━━━ MATERIAL PROVIDED ━━━

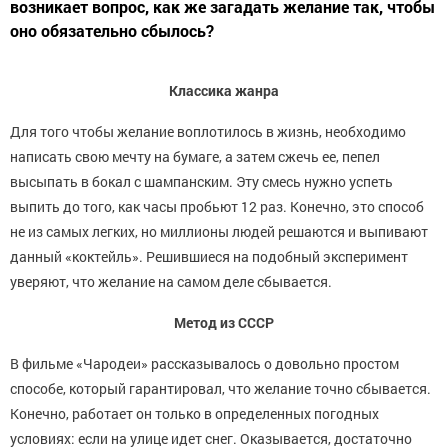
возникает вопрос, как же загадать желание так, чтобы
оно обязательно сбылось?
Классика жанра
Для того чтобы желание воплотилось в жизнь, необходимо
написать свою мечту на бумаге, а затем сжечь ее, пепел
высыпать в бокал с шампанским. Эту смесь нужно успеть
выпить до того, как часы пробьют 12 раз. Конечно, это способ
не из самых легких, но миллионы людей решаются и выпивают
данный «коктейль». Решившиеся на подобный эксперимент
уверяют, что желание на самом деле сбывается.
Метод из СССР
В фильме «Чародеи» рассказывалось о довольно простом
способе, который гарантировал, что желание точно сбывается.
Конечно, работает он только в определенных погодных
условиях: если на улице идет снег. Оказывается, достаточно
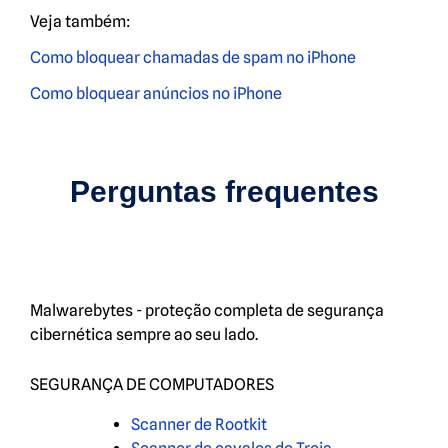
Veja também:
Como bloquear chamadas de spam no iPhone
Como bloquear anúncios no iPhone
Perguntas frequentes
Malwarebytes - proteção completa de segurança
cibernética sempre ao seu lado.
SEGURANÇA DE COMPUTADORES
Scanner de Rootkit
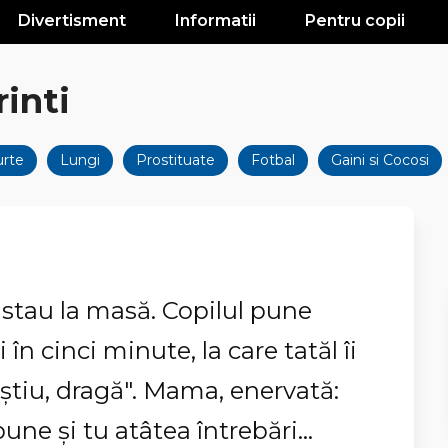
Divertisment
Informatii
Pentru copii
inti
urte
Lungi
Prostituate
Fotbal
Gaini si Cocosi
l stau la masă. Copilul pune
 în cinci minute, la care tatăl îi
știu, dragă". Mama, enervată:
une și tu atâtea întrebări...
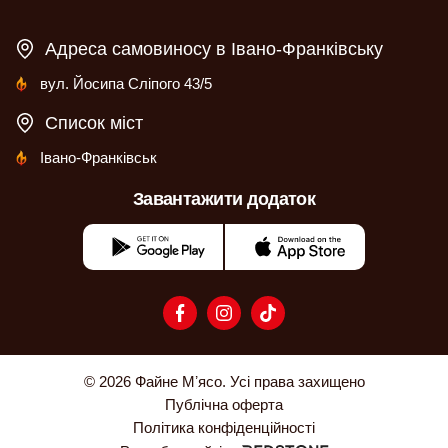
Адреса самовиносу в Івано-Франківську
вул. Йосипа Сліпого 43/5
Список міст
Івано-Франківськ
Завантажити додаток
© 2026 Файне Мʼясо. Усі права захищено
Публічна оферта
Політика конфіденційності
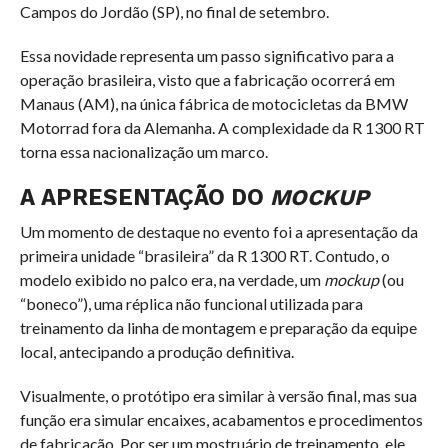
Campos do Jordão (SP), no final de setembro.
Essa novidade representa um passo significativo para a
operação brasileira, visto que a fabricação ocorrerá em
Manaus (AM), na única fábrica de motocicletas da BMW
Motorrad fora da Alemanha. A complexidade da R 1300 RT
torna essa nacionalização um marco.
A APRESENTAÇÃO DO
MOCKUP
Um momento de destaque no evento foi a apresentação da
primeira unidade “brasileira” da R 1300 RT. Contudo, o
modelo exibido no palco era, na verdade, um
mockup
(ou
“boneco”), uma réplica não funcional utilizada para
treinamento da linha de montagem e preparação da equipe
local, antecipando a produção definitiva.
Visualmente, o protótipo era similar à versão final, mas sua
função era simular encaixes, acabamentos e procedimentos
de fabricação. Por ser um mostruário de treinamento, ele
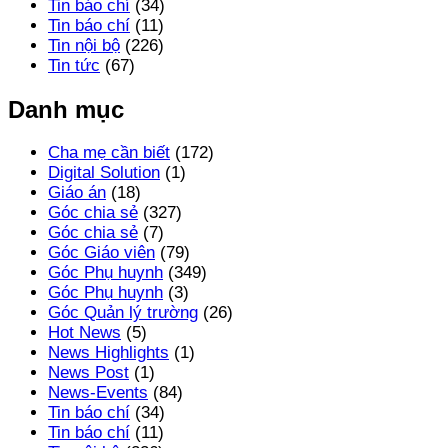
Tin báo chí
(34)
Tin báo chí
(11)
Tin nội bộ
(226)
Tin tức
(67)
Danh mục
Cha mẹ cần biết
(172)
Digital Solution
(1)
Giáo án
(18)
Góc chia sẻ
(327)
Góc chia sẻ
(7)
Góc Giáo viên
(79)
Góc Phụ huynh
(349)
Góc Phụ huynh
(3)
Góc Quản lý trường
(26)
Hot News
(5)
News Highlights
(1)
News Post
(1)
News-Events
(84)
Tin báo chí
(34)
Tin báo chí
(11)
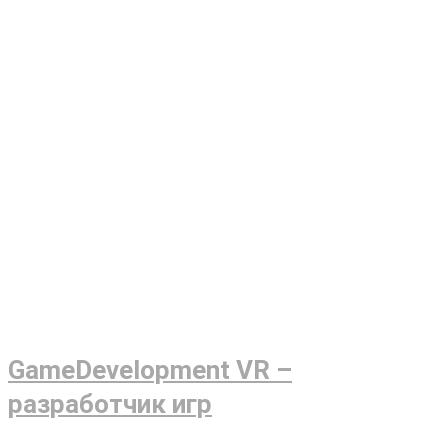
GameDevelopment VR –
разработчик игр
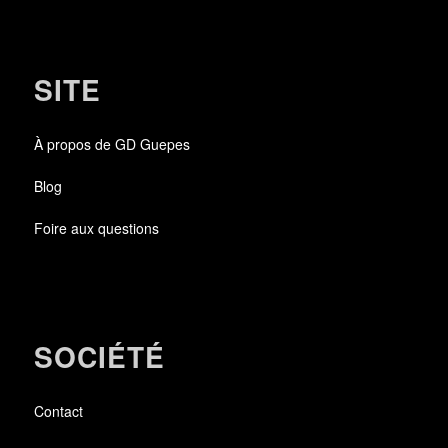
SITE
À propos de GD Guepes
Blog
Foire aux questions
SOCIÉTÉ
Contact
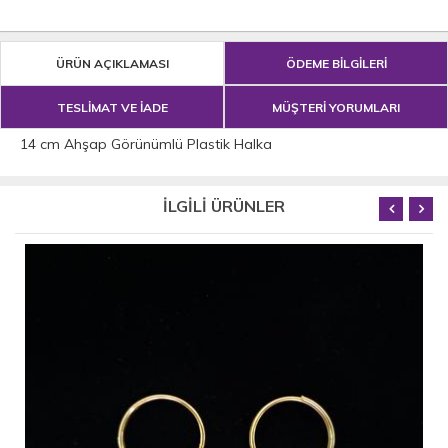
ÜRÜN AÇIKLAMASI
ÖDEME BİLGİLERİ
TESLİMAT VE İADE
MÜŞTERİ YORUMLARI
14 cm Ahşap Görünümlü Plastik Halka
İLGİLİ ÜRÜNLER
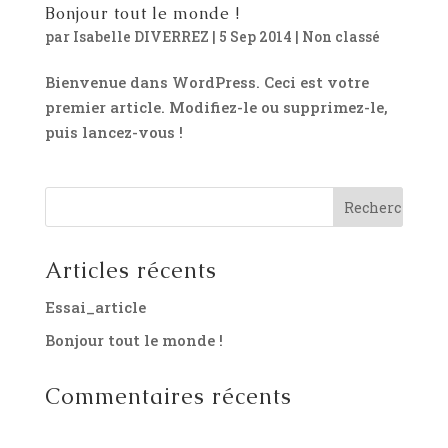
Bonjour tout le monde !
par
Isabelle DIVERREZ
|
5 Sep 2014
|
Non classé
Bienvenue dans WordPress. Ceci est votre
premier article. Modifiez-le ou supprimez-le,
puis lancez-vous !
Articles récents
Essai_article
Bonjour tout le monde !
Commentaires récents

━━━

The required output is every line from the one containing "Foire aux questions" through the last line of the data above, restated exactly and without pictures.

Foire aux questions
SOCIÉTÉ
Contact
ÜRÜN AÇIKLAMASI
ÖDEME BİLGİLERİ
TESLİMAT VE İADE
MÜŞTERİ YORUMLARI
14 cm Ahşap Görünümlü Plastik Halka
İLGİLİ ÜRÜNLER
Bonjour tout le monde !
par
Isabelle DIVERREZ
|
5 Sep 2014
|
Non classé
Bienvenue dans WordPress. Ceci est votre
premier article. Modifiez-le ou supprimez-le,
puis lancez-vous !
Articles récents
Essai_article
Bonjour tout le monde !
Commentaires récents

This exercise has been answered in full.